[TASK STATEMENT]:
In the records that follow, show each line where the word "Mentions" is present.

Saved entries:

######

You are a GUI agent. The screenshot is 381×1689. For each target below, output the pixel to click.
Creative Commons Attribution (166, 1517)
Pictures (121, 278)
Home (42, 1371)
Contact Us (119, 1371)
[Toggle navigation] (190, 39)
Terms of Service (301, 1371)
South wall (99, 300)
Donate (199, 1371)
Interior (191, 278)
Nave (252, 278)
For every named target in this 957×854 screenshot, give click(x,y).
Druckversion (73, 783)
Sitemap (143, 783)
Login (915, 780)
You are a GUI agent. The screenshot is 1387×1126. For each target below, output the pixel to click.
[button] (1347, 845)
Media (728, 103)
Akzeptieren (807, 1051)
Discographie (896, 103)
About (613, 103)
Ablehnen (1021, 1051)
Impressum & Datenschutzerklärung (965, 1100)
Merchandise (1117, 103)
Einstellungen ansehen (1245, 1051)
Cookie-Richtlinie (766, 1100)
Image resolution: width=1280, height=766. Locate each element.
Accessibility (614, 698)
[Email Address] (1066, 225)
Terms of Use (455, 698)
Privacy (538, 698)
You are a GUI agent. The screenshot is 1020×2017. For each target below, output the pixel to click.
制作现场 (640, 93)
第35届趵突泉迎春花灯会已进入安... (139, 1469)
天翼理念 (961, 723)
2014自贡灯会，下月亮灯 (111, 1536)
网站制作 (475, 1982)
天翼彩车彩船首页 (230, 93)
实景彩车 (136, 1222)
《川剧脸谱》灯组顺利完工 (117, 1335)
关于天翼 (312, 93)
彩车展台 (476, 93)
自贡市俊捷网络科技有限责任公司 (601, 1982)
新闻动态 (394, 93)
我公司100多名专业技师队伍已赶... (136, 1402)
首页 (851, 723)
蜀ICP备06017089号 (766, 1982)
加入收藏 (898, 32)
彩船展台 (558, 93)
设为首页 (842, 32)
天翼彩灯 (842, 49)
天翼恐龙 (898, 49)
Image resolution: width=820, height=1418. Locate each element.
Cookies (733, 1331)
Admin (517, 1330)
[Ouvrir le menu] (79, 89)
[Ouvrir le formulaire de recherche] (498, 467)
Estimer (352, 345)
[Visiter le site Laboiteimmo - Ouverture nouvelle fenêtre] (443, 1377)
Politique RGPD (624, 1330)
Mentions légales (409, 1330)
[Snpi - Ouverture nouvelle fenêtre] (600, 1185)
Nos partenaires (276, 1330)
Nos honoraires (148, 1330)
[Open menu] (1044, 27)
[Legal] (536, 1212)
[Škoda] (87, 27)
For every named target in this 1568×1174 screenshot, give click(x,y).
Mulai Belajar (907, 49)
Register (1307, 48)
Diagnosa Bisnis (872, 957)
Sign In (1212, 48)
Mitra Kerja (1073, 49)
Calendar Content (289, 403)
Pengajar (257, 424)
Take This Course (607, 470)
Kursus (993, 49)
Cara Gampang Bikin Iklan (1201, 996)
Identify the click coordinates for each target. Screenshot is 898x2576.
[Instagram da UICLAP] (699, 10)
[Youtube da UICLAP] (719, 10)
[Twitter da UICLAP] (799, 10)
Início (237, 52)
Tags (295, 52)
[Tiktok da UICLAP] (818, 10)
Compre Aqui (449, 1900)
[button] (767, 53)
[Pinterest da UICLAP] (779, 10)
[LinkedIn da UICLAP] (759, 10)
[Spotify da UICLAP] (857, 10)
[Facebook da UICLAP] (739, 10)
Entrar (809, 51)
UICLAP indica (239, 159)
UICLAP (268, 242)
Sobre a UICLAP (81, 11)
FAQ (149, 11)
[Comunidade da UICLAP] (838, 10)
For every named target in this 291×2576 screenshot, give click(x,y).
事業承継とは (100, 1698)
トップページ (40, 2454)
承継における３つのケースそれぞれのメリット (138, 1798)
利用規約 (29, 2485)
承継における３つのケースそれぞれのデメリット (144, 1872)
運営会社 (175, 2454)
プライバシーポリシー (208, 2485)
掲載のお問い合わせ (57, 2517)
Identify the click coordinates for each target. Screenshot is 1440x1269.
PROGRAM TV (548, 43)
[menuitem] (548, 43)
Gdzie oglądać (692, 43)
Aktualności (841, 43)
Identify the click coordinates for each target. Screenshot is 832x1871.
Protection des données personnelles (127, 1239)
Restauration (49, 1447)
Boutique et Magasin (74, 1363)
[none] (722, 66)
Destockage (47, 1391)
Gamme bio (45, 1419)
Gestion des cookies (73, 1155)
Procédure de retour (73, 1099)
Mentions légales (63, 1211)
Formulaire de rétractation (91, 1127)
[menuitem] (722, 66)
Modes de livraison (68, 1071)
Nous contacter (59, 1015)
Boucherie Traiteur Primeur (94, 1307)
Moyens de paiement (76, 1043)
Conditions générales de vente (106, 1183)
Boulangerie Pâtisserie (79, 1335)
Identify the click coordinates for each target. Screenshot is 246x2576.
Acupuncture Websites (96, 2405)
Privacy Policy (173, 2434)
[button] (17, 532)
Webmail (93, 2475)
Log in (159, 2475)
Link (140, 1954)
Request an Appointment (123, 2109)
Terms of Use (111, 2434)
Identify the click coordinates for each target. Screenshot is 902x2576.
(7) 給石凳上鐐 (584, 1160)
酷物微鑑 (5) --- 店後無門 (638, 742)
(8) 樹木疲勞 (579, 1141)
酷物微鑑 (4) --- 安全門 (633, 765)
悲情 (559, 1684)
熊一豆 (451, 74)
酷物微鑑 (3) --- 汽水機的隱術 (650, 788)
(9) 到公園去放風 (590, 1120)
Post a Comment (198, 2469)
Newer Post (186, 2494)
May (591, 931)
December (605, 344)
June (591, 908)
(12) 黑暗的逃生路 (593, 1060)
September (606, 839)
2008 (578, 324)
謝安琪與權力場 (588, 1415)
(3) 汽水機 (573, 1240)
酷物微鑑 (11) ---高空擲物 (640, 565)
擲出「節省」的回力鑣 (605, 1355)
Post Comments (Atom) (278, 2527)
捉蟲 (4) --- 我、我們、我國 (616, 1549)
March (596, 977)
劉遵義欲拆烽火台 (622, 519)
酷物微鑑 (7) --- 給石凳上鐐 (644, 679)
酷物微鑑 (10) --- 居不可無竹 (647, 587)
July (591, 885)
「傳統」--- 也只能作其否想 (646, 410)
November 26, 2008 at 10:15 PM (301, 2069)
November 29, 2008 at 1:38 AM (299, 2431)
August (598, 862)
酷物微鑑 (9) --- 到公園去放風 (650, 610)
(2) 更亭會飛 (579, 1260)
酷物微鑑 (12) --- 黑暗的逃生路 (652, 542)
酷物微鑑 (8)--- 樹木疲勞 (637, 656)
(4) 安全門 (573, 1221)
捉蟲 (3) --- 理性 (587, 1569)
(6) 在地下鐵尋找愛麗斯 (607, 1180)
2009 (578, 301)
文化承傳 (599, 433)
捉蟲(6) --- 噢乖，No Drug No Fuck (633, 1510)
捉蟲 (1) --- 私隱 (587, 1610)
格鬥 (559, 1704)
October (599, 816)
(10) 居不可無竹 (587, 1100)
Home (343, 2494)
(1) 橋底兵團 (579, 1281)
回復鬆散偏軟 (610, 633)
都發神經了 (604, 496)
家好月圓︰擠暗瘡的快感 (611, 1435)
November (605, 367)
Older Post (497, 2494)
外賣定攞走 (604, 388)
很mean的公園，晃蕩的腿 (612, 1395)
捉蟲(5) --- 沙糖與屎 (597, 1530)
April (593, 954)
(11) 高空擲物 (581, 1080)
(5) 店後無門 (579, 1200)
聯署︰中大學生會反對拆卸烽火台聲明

######

[RESULT OF THIS TASK]:
Mentions légales (409, 1330)
Mentions légales (63, 1211)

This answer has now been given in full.